A. HEK293T cells were transfected with RGS9-2-V5-tagged cDNA (RGS9) alone or with RGS9 and D2R cDNA (RGS9+D2R) or RGS9 and MOR cDNA (RGS9+MOR) as indicated. CTRL refers to a control group of cells transfected with empty plasmid vector. Cells were solubilized in TX100 detergent-containing buffer. Soluble and insoluble proteins were separated by centrifugation, resolved by SDS PAGE, and the RGS9-2 protein in TX100 soluble (S) and insoluble (P, pellet) cell fractions were visualized by immunoblotting using an anti-V5 epitope tag antibody, as described in the Materials and Methods section. B. Levels of RGS9-2 protein in TX100-soluble (closed black bars) and insoluble (open white bars) cellular fractions visualized in A and expressed as percentage of the total cellular RGS9-2 protein (mean ± SEM, n=4-5, *represents p<0.01 compared to RGS9-2 cDNA only transfected group). C. HEK293T cells were transfected with GFP cDNA alone or with GFP and D2R cDNA as indicated. CTRL refers to a control group of cells transfected with empty plasmid vector. Cells were solubilized in TX100 detergent-containing buffer. Soluble and insoluble proteins were separated by centrifugation, resolved by SDS PAGE, and the GFP protein in TX100 soluble (S) and insoluble (P, pellet) cell fractions were visualized by immuno-blotting using an anti-GFP antibody, as described in the Materials and Methods section.
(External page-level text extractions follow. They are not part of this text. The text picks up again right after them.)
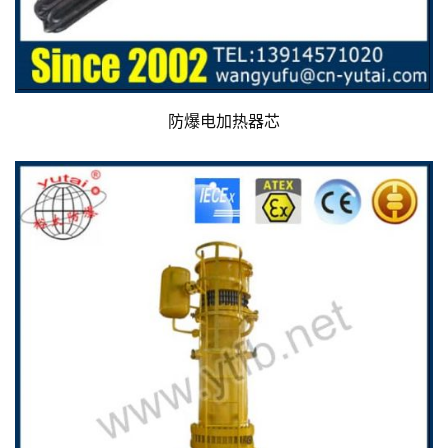
防爆电加热器芯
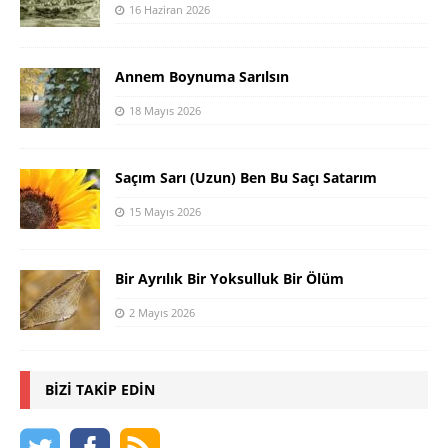
16 Haziran 2026
Annem Boynuma Sarılsın
18 Mayıs 2026
Saçım Sarı (Uzun) Ben Bu Saçı Satarım
15 Mayıs 2026
Bir Ayrılık Bir Yoksulluk Bir Ölüm
2 Mayıs 2026
BIZI TAKIP EDIN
D. Levels of GFP protein in TX100-soluble (closed black bars) and insoluble (open bars) cellular fractions visualized in C and expressed as percentage of the total cellular GFP protein (mean ± SD, n=2). E. HEK293T cells were transfected with either empty vector control (CTRL) or D2R cDNA as indicated. Soluble and insoluble proteins were separated and resolved by SDS PAGE as described above and the endogenously expressed TFR in TX100 soluble (S) and insoluble (P, pellet) cell fractions were visualized by immuno-blotting using an anti-TFR antibody, as described in the Materials and Methods. F. Levels of TFR protein in TX100-soluble (closed black bars) and insoluble (open bars) cellular fractions visualized in E and expressed as percentage of the total cellular TFR protein (mean ± SEM, n=4).